■ **Task details**
Go over the listing below line by line, and return each one holding the string "checking".

■ **Input data**
★ ★ ★

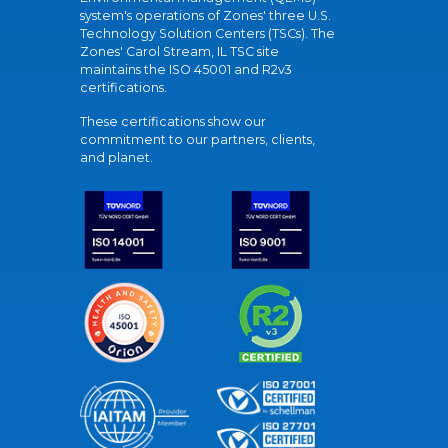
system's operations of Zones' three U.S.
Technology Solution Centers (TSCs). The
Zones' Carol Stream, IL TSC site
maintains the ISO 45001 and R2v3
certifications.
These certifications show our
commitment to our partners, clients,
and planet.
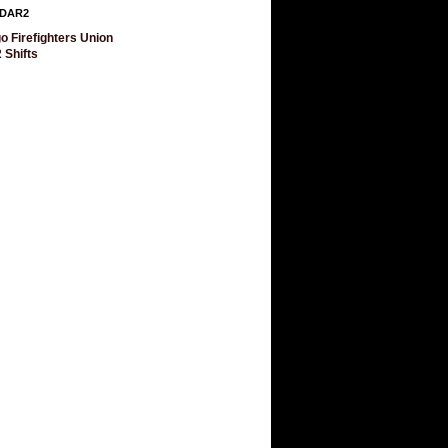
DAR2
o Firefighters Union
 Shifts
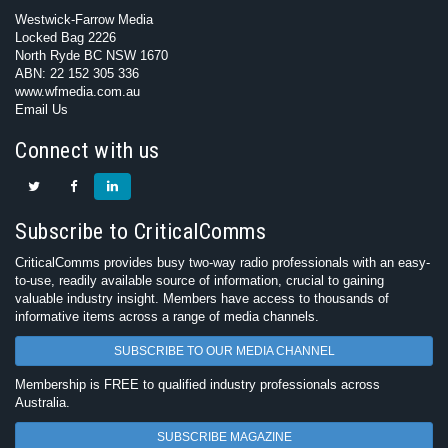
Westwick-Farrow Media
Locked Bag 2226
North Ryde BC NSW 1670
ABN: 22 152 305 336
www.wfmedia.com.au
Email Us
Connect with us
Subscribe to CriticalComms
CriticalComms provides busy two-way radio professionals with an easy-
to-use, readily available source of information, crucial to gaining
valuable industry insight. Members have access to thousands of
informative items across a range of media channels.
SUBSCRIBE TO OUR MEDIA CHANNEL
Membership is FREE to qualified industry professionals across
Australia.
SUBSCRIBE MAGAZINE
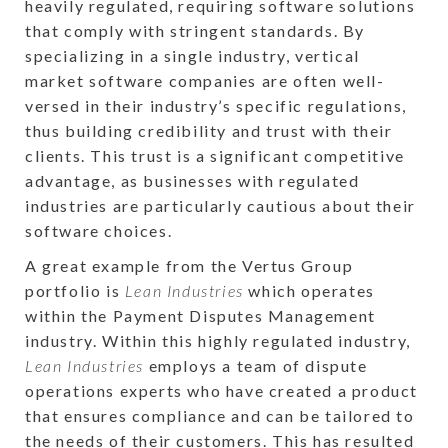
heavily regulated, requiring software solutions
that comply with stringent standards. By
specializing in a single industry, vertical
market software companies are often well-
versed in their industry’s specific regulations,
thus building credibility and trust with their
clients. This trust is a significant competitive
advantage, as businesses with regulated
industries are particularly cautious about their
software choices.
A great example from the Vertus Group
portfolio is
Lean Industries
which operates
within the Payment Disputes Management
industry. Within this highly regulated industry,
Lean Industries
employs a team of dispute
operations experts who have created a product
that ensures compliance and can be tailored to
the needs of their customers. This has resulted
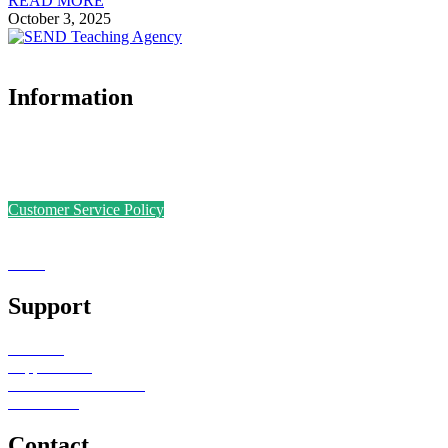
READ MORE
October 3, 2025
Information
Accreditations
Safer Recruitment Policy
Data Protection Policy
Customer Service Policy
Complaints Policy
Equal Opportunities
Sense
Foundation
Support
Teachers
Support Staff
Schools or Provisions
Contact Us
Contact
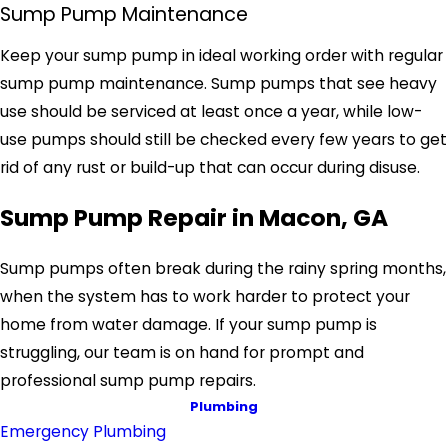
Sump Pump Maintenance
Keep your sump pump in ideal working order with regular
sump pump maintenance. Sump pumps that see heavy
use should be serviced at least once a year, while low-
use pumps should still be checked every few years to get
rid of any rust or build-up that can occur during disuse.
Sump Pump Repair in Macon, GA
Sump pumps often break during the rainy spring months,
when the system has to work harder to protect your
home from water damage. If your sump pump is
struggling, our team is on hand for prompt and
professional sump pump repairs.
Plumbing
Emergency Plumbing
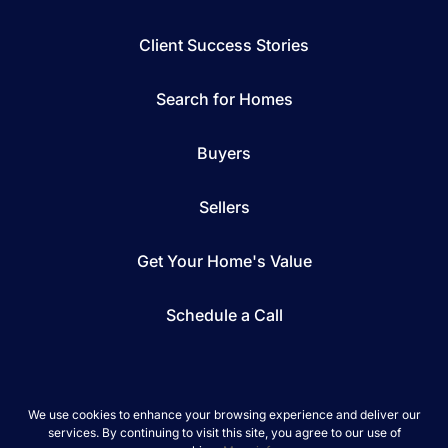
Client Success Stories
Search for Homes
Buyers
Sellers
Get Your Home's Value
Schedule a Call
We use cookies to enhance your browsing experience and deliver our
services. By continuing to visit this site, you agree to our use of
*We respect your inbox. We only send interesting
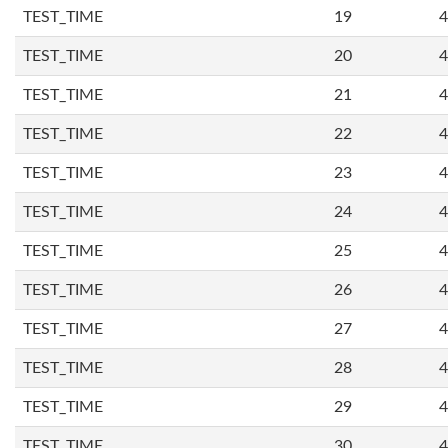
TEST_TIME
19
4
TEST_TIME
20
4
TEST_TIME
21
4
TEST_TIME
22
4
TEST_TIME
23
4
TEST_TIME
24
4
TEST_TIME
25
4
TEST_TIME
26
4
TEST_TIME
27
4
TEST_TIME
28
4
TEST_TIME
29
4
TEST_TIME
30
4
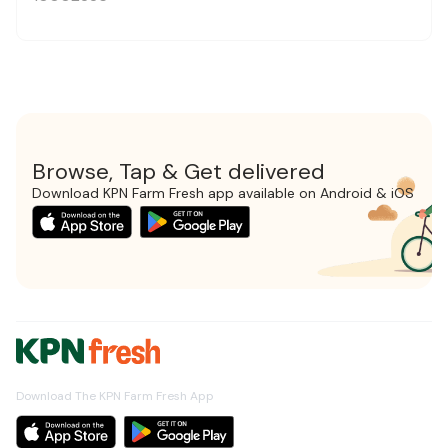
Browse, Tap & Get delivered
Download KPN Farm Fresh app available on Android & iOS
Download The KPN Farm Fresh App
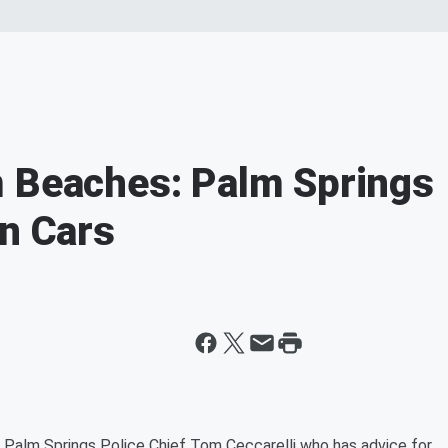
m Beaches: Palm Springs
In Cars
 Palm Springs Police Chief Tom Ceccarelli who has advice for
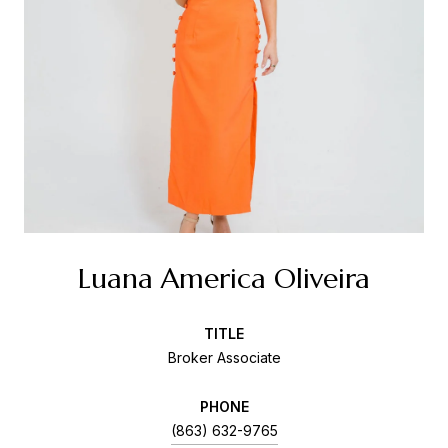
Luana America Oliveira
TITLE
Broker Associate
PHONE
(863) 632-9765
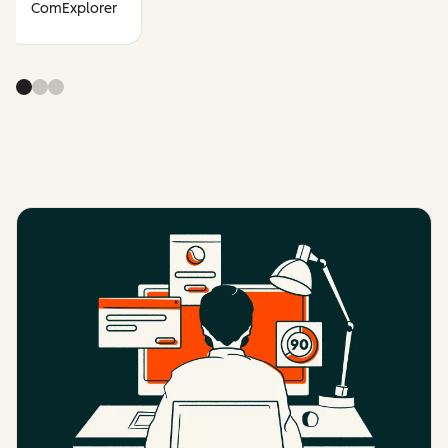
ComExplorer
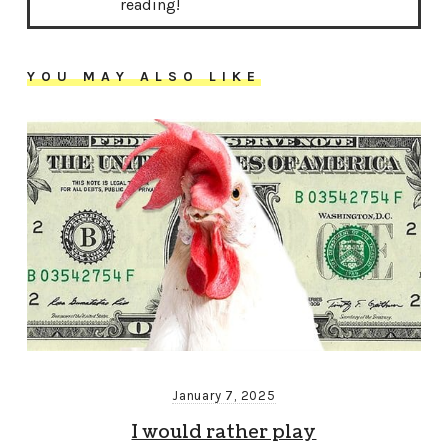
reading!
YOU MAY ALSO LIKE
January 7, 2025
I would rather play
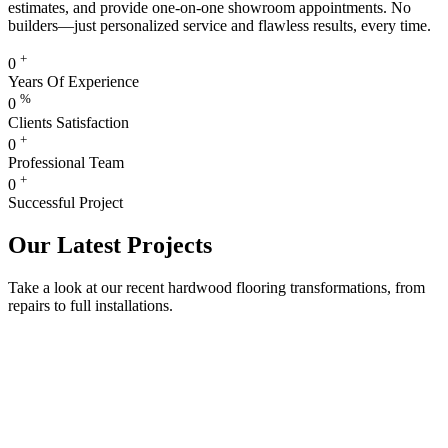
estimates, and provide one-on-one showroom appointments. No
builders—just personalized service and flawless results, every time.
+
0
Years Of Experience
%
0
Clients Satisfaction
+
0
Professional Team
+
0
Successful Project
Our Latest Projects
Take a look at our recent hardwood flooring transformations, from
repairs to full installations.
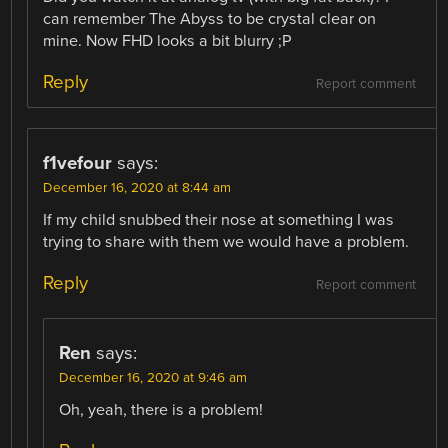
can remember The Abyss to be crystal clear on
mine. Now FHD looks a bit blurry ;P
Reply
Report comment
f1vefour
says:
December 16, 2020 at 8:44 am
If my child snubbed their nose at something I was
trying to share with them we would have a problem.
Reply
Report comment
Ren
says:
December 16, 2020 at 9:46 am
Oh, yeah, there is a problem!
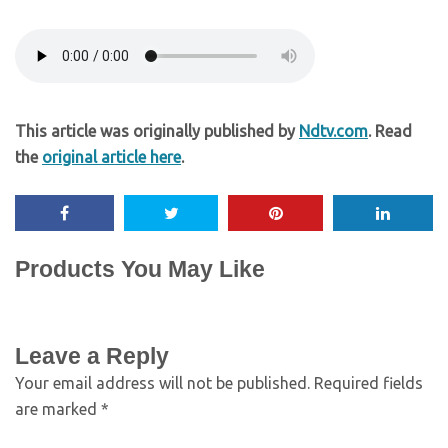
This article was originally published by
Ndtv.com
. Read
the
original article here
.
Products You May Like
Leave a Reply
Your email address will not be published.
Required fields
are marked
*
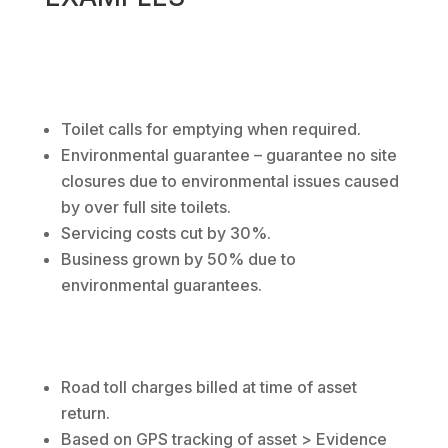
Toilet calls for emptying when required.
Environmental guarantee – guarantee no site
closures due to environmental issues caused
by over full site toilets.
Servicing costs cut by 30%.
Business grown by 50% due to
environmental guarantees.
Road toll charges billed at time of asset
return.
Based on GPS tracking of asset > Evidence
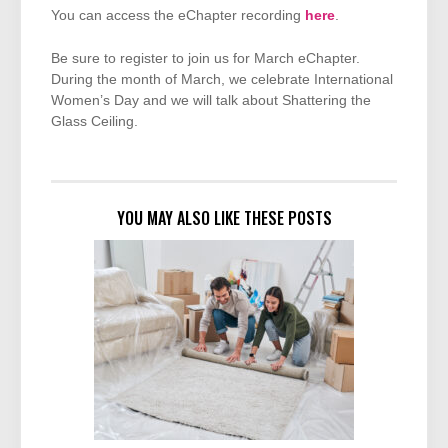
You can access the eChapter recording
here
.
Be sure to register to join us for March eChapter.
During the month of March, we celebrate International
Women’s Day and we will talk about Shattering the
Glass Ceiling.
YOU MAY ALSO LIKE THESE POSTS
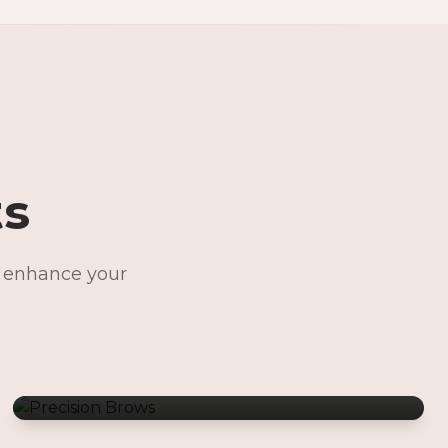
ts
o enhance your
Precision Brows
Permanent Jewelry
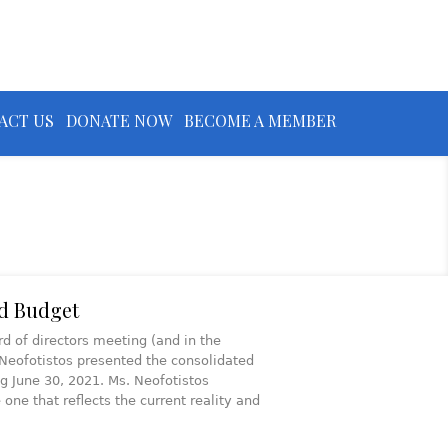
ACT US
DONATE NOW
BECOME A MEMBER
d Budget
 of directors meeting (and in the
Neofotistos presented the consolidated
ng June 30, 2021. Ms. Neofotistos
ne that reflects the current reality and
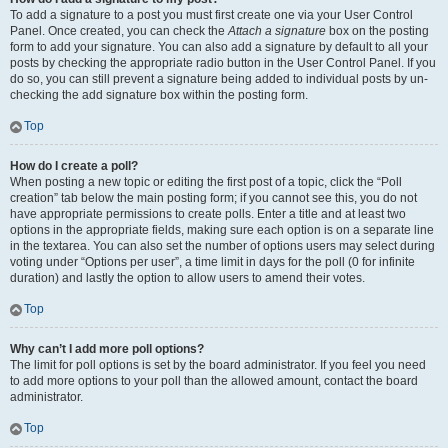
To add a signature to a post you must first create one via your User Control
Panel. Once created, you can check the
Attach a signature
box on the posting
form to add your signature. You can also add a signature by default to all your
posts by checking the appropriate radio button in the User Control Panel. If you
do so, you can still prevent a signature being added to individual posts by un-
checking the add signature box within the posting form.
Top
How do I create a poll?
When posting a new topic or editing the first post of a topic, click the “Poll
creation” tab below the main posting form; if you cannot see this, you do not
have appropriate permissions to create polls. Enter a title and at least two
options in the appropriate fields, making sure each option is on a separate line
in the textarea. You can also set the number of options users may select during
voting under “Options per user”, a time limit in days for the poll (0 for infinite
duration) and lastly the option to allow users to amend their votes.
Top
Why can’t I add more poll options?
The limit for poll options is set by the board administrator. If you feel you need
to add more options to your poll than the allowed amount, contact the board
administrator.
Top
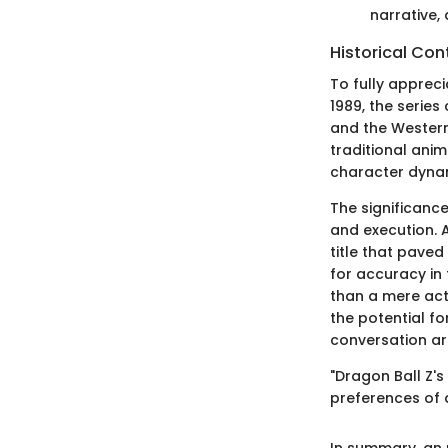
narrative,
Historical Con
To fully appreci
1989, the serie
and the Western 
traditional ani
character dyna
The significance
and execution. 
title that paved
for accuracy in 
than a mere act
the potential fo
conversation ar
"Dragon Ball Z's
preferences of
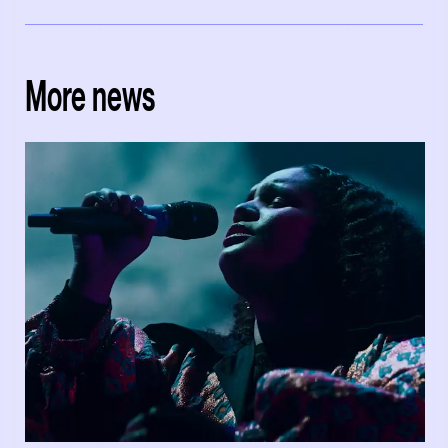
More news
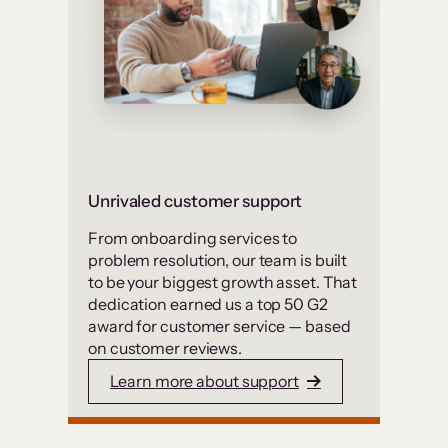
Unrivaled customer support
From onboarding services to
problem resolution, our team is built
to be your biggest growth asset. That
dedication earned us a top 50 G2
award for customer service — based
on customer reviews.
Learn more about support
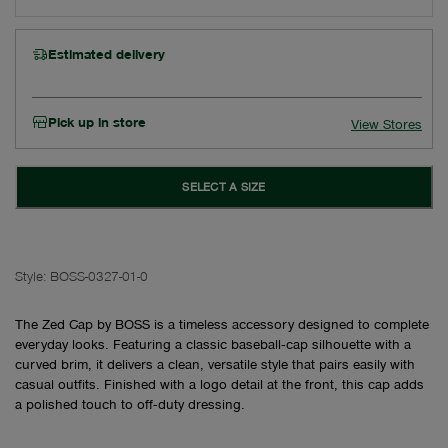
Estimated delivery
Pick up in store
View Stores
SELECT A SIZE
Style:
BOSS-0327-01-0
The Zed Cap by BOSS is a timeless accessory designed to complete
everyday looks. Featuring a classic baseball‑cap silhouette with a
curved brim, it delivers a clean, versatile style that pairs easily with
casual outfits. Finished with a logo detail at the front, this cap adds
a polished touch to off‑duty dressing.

★ ★ ★

■ **Written solution**
posts by checking the appropriate radio button in the User Control Panel. If you
checking the add signature box within the posting form.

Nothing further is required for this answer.